The data:

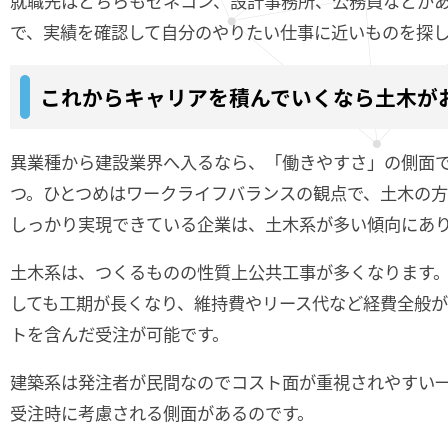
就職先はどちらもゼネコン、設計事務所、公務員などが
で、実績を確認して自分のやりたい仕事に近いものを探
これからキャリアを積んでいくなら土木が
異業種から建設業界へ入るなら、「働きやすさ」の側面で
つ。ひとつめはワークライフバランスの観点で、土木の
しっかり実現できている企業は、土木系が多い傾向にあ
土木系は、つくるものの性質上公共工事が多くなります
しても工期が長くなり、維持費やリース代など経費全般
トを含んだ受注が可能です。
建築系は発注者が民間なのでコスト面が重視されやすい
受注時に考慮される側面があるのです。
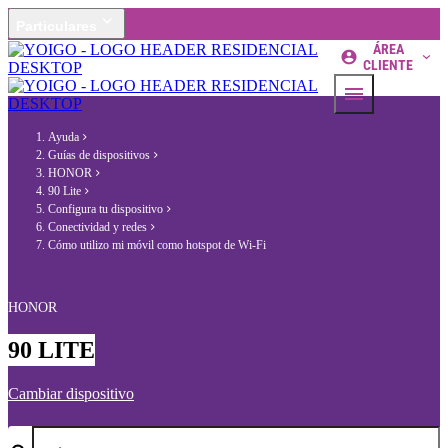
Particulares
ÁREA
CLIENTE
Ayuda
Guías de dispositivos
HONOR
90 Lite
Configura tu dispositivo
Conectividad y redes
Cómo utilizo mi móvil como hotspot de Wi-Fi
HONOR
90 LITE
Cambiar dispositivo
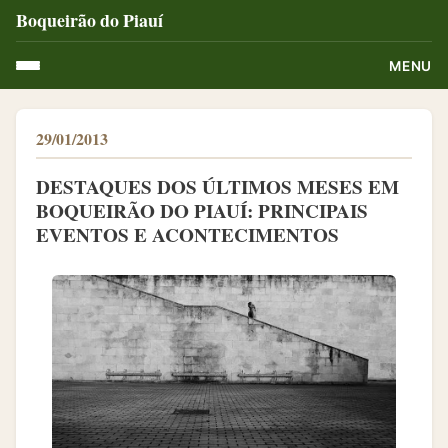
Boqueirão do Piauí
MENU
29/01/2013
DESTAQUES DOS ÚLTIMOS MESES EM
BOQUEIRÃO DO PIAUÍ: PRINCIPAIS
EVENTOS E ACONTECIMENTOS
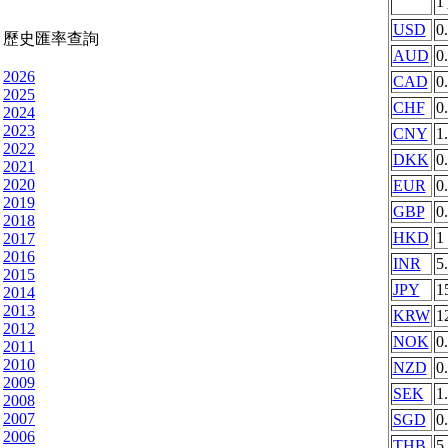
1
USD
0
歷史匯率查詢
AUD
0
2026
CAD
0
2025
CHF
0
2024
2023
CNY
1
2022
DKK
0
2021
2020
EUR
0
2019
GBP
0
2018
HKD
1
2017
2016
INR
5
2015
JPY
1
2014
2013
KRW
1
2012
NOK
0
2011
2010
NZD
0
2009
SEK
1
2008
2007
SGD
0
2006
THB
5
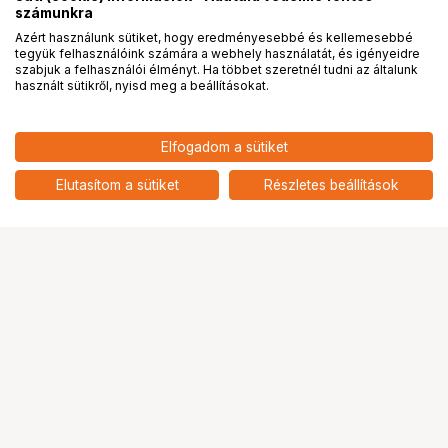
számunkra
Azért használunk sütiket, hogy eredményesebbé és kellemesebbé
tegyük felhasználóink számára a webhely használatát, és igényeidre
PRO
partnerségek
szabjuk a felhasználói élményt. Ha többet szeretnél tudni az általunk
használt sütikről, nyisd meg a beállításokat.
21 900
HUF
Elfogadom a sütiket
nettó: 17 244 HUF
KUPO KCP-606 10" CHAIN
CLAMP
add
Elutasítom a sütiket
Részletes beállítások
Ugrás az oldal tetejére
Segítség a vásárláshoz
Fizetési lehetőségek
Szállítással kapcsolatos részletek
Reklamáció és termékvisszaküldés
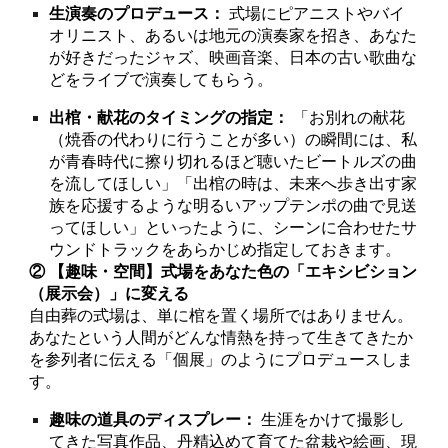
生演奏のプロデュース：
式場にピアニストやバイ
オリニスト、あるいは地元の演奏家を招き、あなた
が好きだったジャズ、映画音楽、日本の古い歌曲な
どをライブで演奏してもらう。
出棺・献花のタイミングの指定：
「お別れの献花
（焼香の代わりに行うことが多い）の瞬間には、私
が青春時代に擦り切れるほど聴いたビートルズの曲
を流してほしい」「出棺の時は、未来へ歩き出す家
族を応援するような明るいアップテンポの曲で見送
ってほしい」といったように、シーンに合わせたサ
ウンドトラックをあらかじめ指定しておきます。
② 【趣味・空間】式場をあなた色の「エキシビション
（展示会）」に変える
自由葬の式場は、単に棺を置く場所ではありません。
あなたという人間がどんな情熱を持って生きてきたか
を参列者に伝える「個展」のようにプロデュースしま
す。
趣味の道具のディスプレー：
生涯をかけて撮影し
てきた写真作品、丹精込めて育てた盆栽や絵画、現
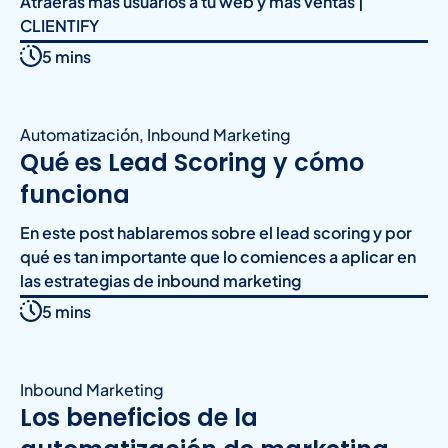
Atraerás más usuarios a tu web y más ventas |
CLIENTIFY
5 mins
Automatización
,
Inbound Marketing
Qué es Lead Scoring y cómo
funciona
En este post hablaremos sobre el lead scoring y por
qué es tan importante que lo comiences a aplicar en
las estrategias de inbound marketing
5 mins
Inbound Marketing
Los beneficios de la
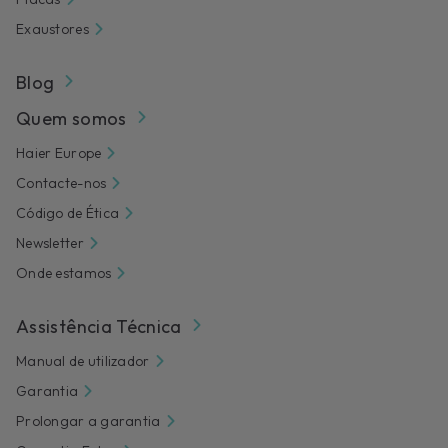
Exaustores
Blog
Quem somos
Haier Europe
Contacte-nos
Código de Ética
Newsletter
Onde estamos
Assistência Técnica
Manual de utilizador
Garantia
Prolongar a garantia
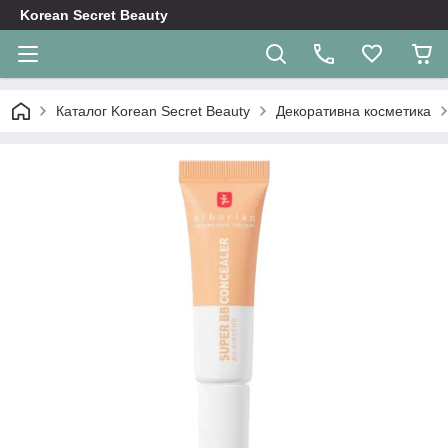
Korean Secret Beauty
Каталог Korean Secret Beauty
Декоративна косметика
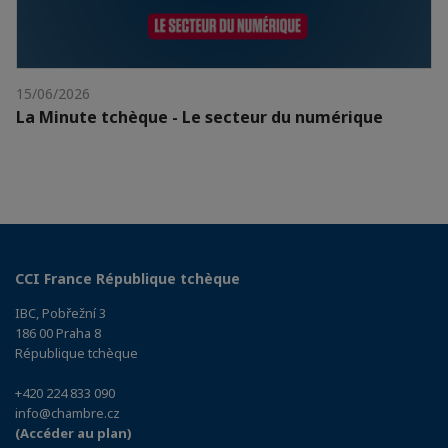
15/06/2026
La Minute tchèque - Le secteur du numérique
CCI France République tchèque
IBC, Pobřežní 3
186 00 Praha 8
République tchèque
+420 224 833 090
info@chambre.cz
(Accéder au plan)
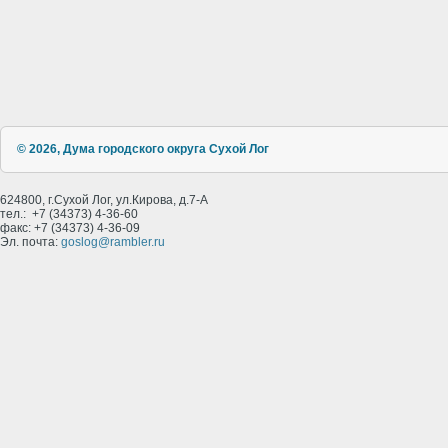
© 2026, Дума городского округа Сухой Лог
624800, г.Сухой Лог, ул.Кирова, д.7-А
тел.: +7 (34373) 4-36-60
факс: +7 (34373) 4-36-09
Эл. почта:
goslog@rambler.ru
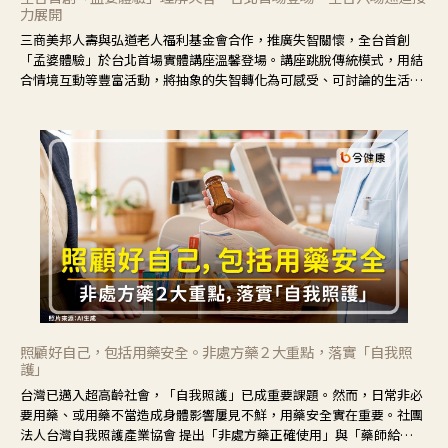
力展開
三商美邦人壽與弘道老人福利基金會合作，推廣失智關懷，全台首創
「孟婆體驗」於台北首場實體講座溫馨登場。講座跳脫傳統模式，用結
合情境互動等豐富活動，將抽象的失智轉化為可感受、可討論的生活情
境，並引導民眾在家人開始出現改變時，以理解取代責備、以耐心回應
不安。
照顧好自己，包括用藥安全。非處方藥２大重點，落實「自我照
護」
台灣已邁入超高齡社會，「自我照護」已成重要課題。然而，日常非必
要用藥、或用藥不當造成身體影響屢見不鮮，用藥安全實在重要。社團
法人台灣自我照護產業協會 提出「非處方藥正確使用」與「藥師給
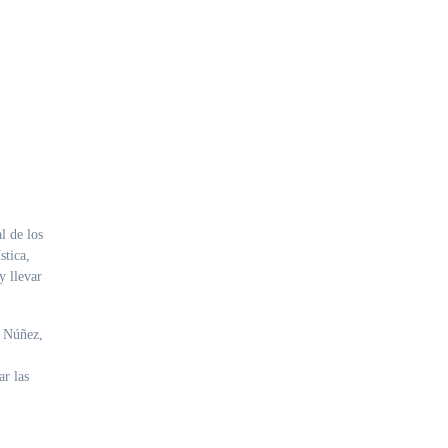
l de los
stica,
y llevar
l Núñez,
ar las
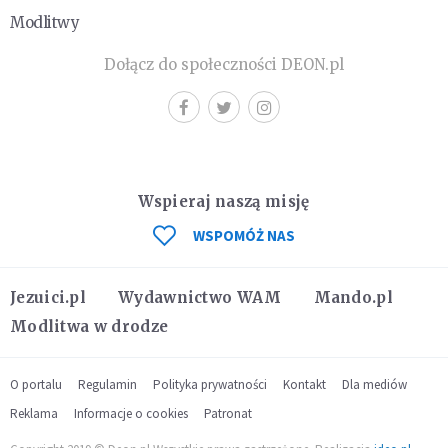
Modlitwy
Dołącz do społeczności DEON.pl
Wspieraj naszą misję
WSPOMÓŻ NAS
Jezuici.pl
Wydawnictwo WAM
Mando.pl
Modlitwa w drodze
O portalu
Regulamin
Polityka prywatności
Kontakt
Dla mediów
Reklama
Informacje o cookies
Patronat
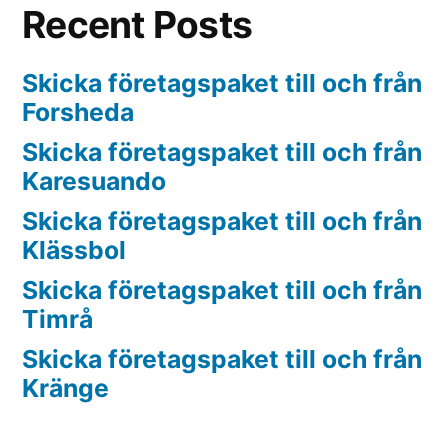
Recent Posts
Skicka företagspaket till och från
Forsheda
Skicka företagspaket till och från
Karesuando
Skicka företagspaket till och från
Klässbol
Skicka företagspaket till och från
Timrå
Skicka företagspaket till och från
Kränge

Task prompt:
Search the records for the string "sütiket" and, wherever a line contains it, please copy that line.

Answer to this problem:
Azért használunk sütiket, hogy eredményesebbé és kellemesebbé
Elfogadom a sütiket
Elutasítom a sütiket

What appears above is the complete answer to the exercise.